We will use integration into Apache HBase as an exemplar.
TLS is technology capable of giving us “strong authentication” over network communication. One-way TLS can provide encrypted communication while two-way or “mutual” TLS can provide encrypted communication and authentication.
One feature of Ratis is that it is decoupled from the RPC transport in use. gRPC is the foremost transport, and can be configured to use one-way or two-way/mutual TLS. gRPC is the only transport for Ratis which supports TLS today.
However, the majority of components under the “Hadoop Umbrella” rely on Kerberos to guarantee strong authentication. In this respect, use of TLS is jarring. However, gRPC does not support SPNEGO (which allows Kerberos authentication) which all but requires the use of two authentication mechanisms when combining Ratis with other projects (like HBase).

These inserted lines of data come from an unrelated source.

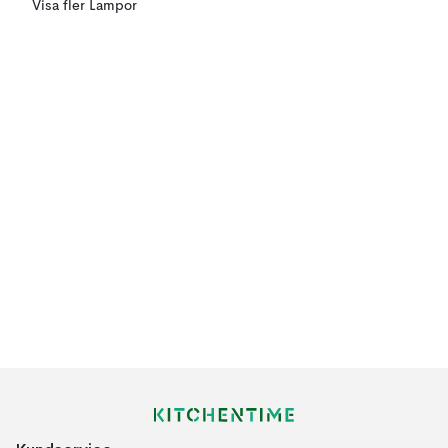
Visa fler Lampor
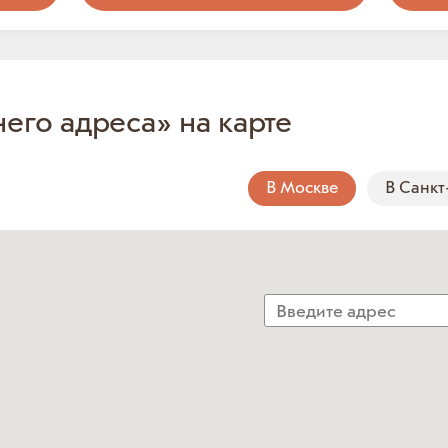
него адреса» на карте
В Москве
В Санкт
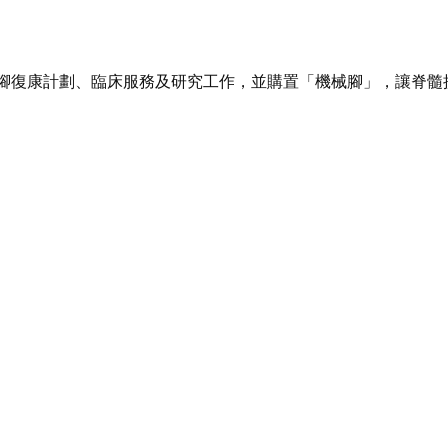
腳復康計劃、臨床服務及研究工作，並購置「機械腳」，讓脊髓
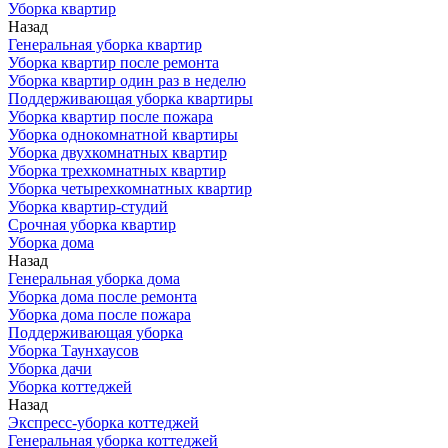
Уборка квартир
Назад
Генеральная уборка квартир
Уборка квартир после ремонта
Уборка квартир один раз в неделю
Поддерживающая уборка квартиры
Уборка квартир после пожара
Уборка однокомнатной квартиры
Уборка двухкомнатных квартир
Уборка трехкомнатных квартир
Уборка четырехкомнатных квартир
Уборка квартир-студий
Срочная уборка квартир
Уборка дома
Назад
Генеральная уборка дома
Уборка дома после ремонта
Уборка дома после пожара
Поддерживающая уборка
Уборка Таунхаусов
Уборка дачи
Уборка коттеджей
Назад
Экспресс-уборка коттеджей
Генеральная уборка коттеджей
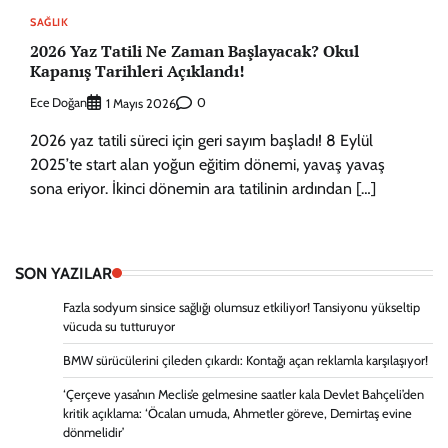
SAĞLIK
2026 Yaz Tatili Ne Zaman Başlayacak? Okul
Kapanış Tarihleri Açıklandı!
Ece Doğan
0
1 Mayıs 2026
2026 yaz tatili süreci için geri sayım başladı! 8 Eylül
2025’te start alan yoğun eğitim dönemi, yavaş yavaş
sona eriyor. İkinci dönemin ara tatilinin ardından […]
SON YAZILAR
Fazla sodyum sinsice sağlığı olumsuz etkiliyor! Tansiyonu yükseltip
vücuda su tutturuyor
BMW sürücülerini çileden çıkardı: Kontağı açan reklamla karşılaşıyor!
‘Çerçeve yasa’nın Meclis’e gelmesine saatler kala Devlet Bahçeli’den
kritik açıklama: ‘Öcalan umuda, Ahmetler göreve, Demirtaş evine
dönmelidir’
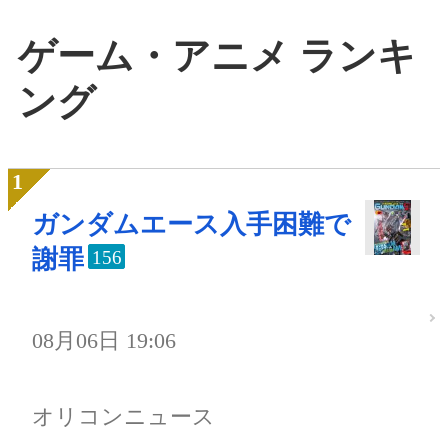
ゲーム・アニメ ランキ
ング
ガンダムエース入手困難で
謝罪
156
08月06日 19:06
オリコンニュース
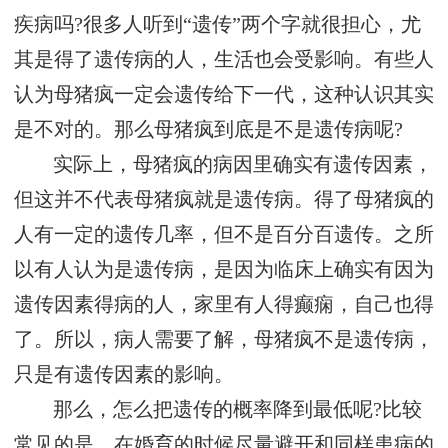
疾病吗?很多人听到“遗传”两个字就很担心，尤
其是得了遗传病的人，生活也会受影响。有些人
认为母猪疯一定会遗传给下一代，这种认识其实
是不对的。那么母猪疯到底是不是遗传病呢?
实际上，母猪疯的病因里确实有遗传因素，
但这并不代表母猪疯就是遗传病。得了母猪疯的
人有一定的遗传几率，但不是百分百遗传。之所
以有人认为是遗传病，是因为临床上确实有因为
遗传因素得病的人，家里有人得癫痫，自己也得
了。所以，病人需要了解，母猪疯不是遗传病，
只是有遗传因素的影响。
那么，怎么把遗传的概率降到最低呢?比较
常见的是，在婚育的时候尽量避开和同样患病的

We anticipate the use of the Ratis LogService as an “embedded WAL” inside of HBase RegionServers and Masters will result in HBase services using Kerberos authentication to talk to HDFS as well as TLS for Ratis-internal communication (intra-server Ratis communication and client-server Ratis communication).
Mutual TLS relies on a common certificate authority (CA) to issue all certificates which forms a circle of trust. Certificates generated by the same CA can be used to set up a mutual TLS connection. A certificate generated by one CA cannot be used to set up a mutal TLS connection to a service using a certificate generated by a different CA outside of the circle of trust. [1]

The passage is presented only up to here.